The proposed $112 million school district budget was approved unchanged Monday night, but with only one Maplewood
township official on the Board of School Estimate voting in favor of the spending plan that raises the school tax rate by
3.98%.
The eight-person BOSE - which includes Maplewood TC members Vic De Luca, Kathy Leventhal and Lester Lewis-Powder
- voted 6-2 in favor of the plan. But only Leventhal voted for the budget, with De Luca and Lewis-Powder casting votes against
it. Both school board members and all three South Orange Village Trustees on the BOSE also approved the plan.
Several
Maplewood officials had indicated concerns about the spending plan tax hike, wanting to cut it by as much as one percent during
the first meeting on Wednesday.
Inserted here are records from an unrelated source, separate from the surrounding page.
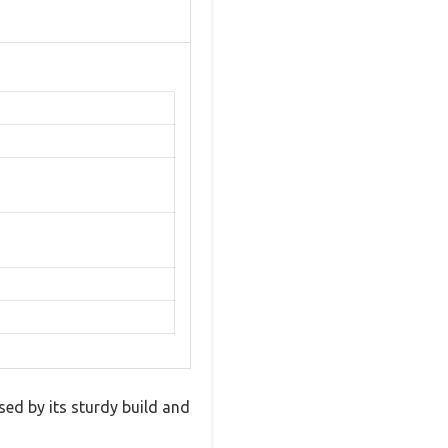
d by its sturdy build and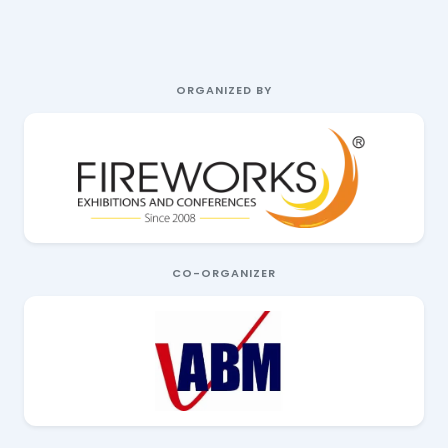
ORGANIZED BY
CO-ORGANIZER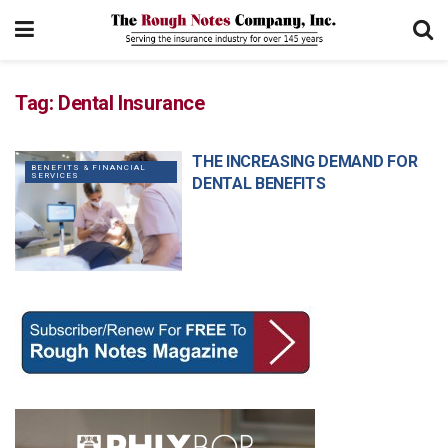
Tag:
Dental Insurance
THE INCREASING DEMAND FOR
BENEFITS & FINANCIAL
SERVICES
DENTAL BENEFITS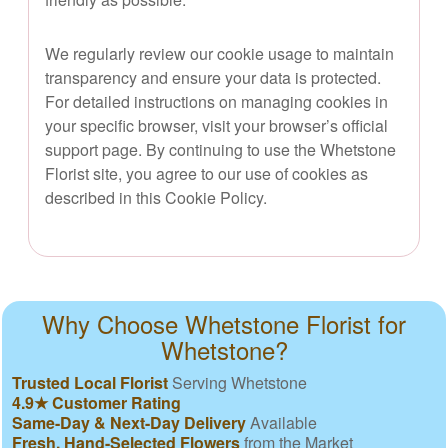
We regularly review our cookie usage to maintain
transparency and ensure your data is protected.
For detailed instructions on managing cookies in
your specific browser, visit your browser’s official
support page. By continuing to use the Whetstone
Florist site, you agree to our use of cookies as
described in this Cookie Policy.
Why Choose Whetstone Florist for
Whetstone?
Trusted Local Florist
Serving Whetstone
4.9★ Customer Rating
Same-Day & Next-Day Delivery
Available
Fresh, Hand-Selected Flowers
from the Market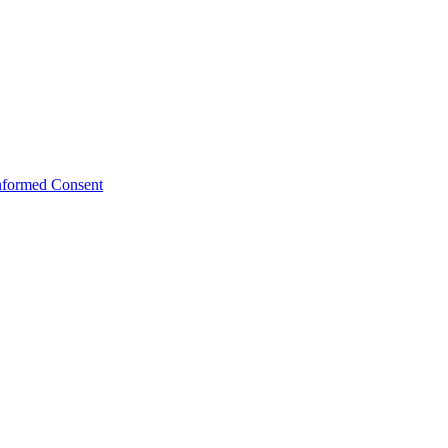
Informed Consent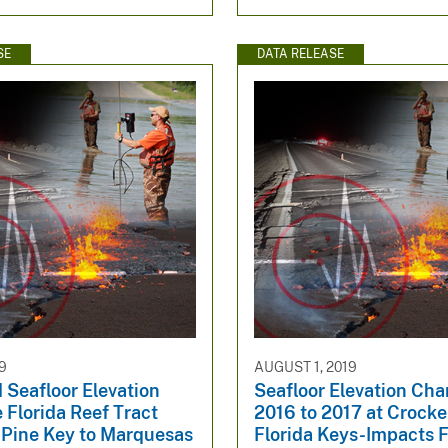
SE
DATA RELEASE
9
AUGUST 1, 2019
 Seafloor Elevation
Seafloor Elevation Ch
 Florida Reef Tract
2016 to 2017 at Crocke
 Pine Key to Marquesas
Florida Keys-Impacts 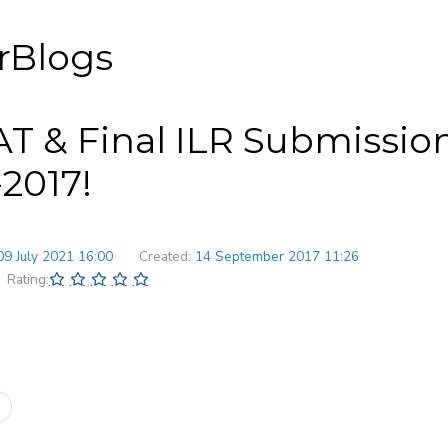
rBlogs
T & Final ILR Submission
-2017!
09 July 2021 16:00
Created:
14 September 2017 11:26
Rating: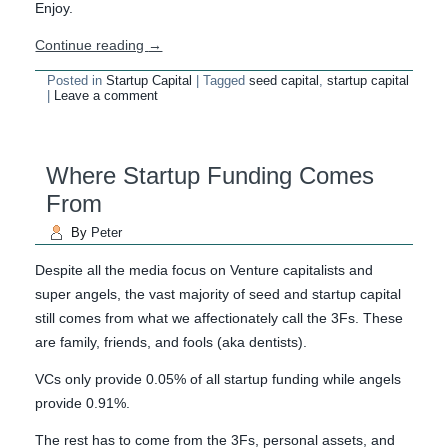
Enjoy.
Continue reading
→
Posted in
Startup Capital
|
Tagged
seed capital
,
startup capital
|
Leave a comment
Where Startup Funding Comes
From
By
Peter
Despite all the media focus on Venture capitalists and
super angels, the vast majority of seed and startup capital
still comes from what we affectionately call the 3Fs. These
are family, friends, and fools (aka dentists).
VCs only provide 0.05% of all startup funding while angels
provide 0.91%.
The rest has to come from the 3Fs, personal assets, and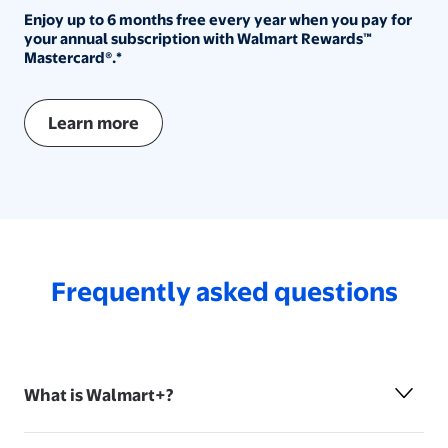
Enjoy up to 6 months free every year when you pay for you
Enjoy up to 6 months free every year when you pay for
your annual subscription with Walmart Rewards™
Mastercard®.*
Learn more
Frequently asked questions
What is Walmart+?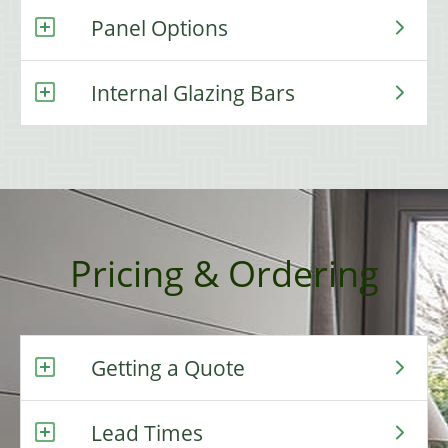
Panel Options
Internal Glazing Bars
Pricing & Ordering
Getting a Quote
Lead Times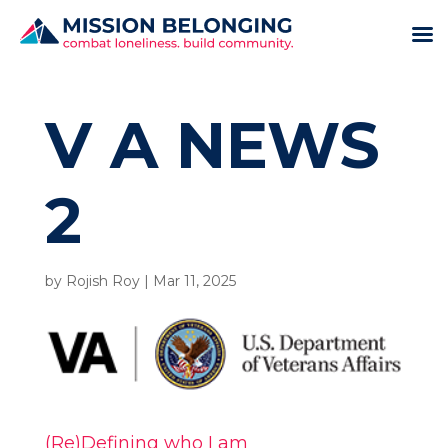
V A NEWS
2
by
Rojish Roy
|
Mar 11, 2025
(Re)Defining who I am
But they said the public had contacted them with urgency that nothing be cut from the plan,
which could have forced a reduction in the teachers' slated for hire and increase some class sizes if cuts were made.
In
the end, the majority of the joint board -- which is requird by law to approve the school district budget annually in lieu
of a public vote -- approved the measure for the 2009-2010 school year.
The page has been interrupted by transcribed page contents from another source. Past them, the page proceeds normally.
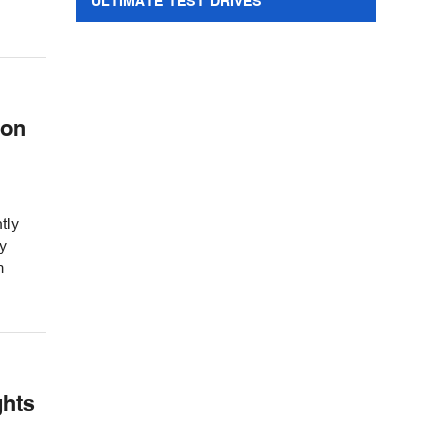
ULTIMATE TEST DRIVES
 on
tly
y
m
ghts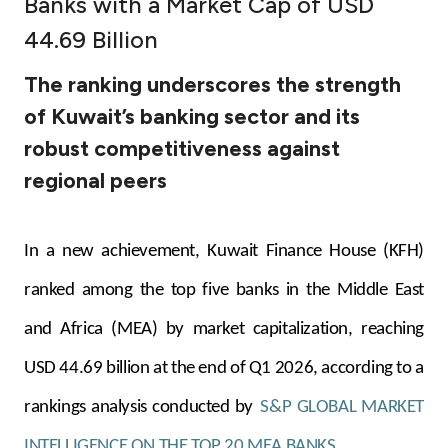
Banks with a Market Cap of USD
Ways to bank
44.69 Billion
The ranking underscores the strength
Tools & Services
of Kuwait’s banking sector and its
robust competitiveness against
After Sales Services
regional peers
Contact us
In a new achievement, Kuwait Finance House (KFH)
Branch & ATM locator
ranked among the top five banks in the Middle East
and Africa (MEA) by market capitalization, reaching
Germany
USD 44.69 billion at the end of Q1 2026, according to a
Malaysia
rankings analysis conducted by
S&P GLOBAL MARKET
INTELLIGENCE ON THE TOP 20 MEA BANKS.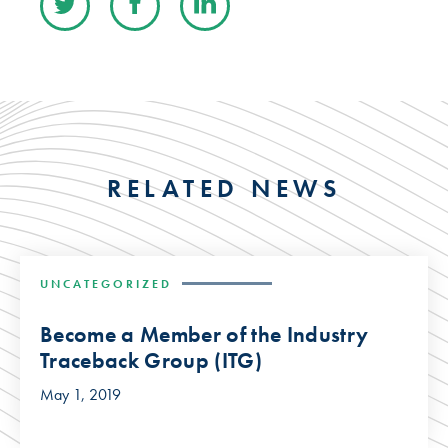
RELATED NEWS
UNCATEGORIZED
Become a Member of the Industry
Traceback Group (ITG)
May 1, 2019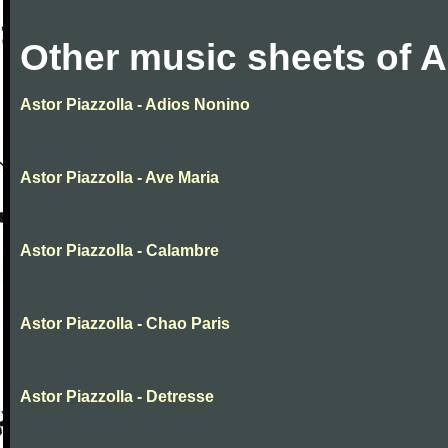
Other music sheets of A
Astor Piazzolla - Adios Nonino
Astor Piazzolla - Ave Maria
Astor Piazzolla - Calambre
Astor Piazzolla - Chao Paris
Astor Piazzolla - Detresse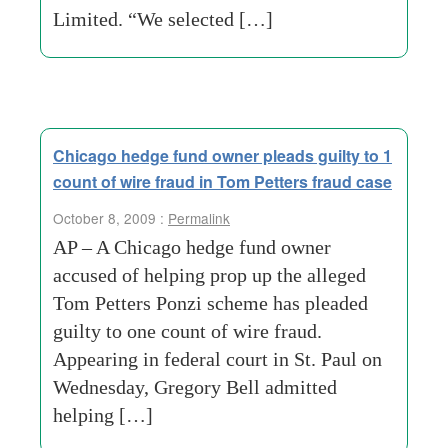
Limited. “We selected […]
Chicago hedge fund owner pleads guilty to 1
count of wire fraud in Tom Petters fraud case
October 8, 2009 :
Permalink
AP – A Chicago hedge fund owner
accused of helping prop up the alleged
Tom Petters Ponzi scheme has pleaded
guilty to one count of wire fraud.
Appearing in federal court in St. Paul on
Wednesday, Gregory Bell admitted
helping […]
"This budget minimizes the tax levy without
jeopardizing the goals," Leventhal said in support of the plan. Several South Orange officials also spoke in favor, drawing
hearty applause from the full house crowd.
But De Luca, Lewis-Powder and TC member Fred Profeta, an alternate on the
BOSE, showed concern for the tax increase, even though it has been touted as the lowest in 20 years. "This is the largest
percentage of the taxpayer dollar," Profeta said during the discussion, although he supported the budget as presented.
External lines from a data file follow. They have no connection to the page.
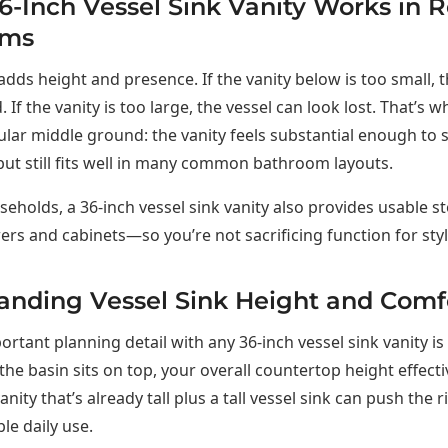
-Inch Vessel Sink Vanity Works in R
oms
 adds height and presence. If the vanity below is too small, 
. If the vanity is too large, the vessel can look lost. That’s 
ular middle ground: the vanity feels substantial enough to 
, but still fits well in many common bathroom layouts.
eholds, a 36-inch vessel sink vanity also provides usable 
ers and cabinets—so you’re not sacrificing function for styl
anding Vessel Sink Height and Comf
rtant planning detail with any 36-inch vessel sink vanity is 
the basin sits on top, your overall countertop height effecti
anity that’s already tall plus a tall vessel sink can push the 
le daily use.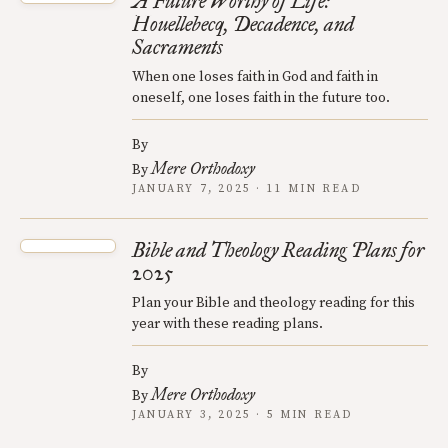
A Future Worthy of Life:
Houellebecq, Decadence, and
Sacraments
When one loses faith in God and faith in
oneself, one loses faith in the future too.
By
Mere Orthodoxy
By
JANUARY 7, 2025 · 11 MIN READ
Bible and Theology Reading Plans for
2025
Plan your Bible and theology reading for this
year with these reading plans.
By
Mere Orthodoxy
By
JANUARY 3, 2025 · 5 MIN READ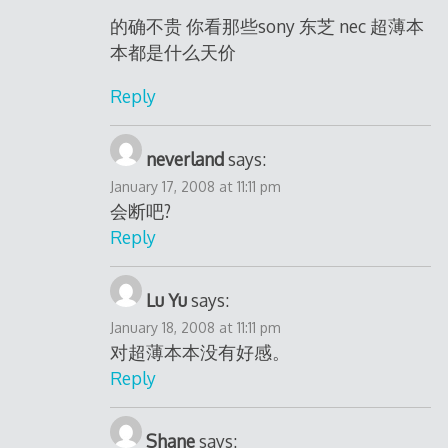
的确不贵 你看那些sony 东芝 nec 超薄本
本都是什么天价
Reply
neverland
says:
January 17, 2008 at 11:11 pm
会断吧?
Reply
Lu Yu
says:
January 18, 2008 at 11:11 pm
对超薄本本没有好感。
Reply
Shane
says: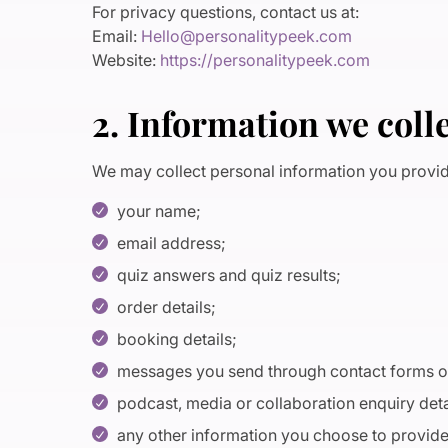
For privacy questions, contact us at:
Email:
Hello@personalitypeek.com
Website:
https://personalitypeek.com
2. Information we coll
We may collect personal information you provide
your name;
email address;
quiz answers and quiz results;
order details;
booking details;
messages you send through contact forms o
podcast, media or collaboration enquiry deta
any other information you choose to provid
Lewis-Powder, who noted he is the only Maplewood official with children in the district, also opposed it: "It supports
the status quo, it does not move in the direction to address the achievement gap."
De Luca not only opposed the
budget plan, but offered a proposal to reduce it by some $542,000. His plan would have kept the teachers set to be hired for
all-day district-wide kindergarten, but woud have cut some other planned staff increases to other areas. "I think it
should have been cut," he said after the vote. "I got outvoted. I wanted to cut the administration, which I thought
was top-heavy."
Several BOSE members also urged that the budget review process begin much earlier, citing the fact
that the BOSE had only two meetings in which to decide and both occurred within less than a week. "
School Board
President Mark Gleason acknolwedged the time limits: "I heartily agree we need to start the proces earlier."
The
vote was met with overwhelming applause.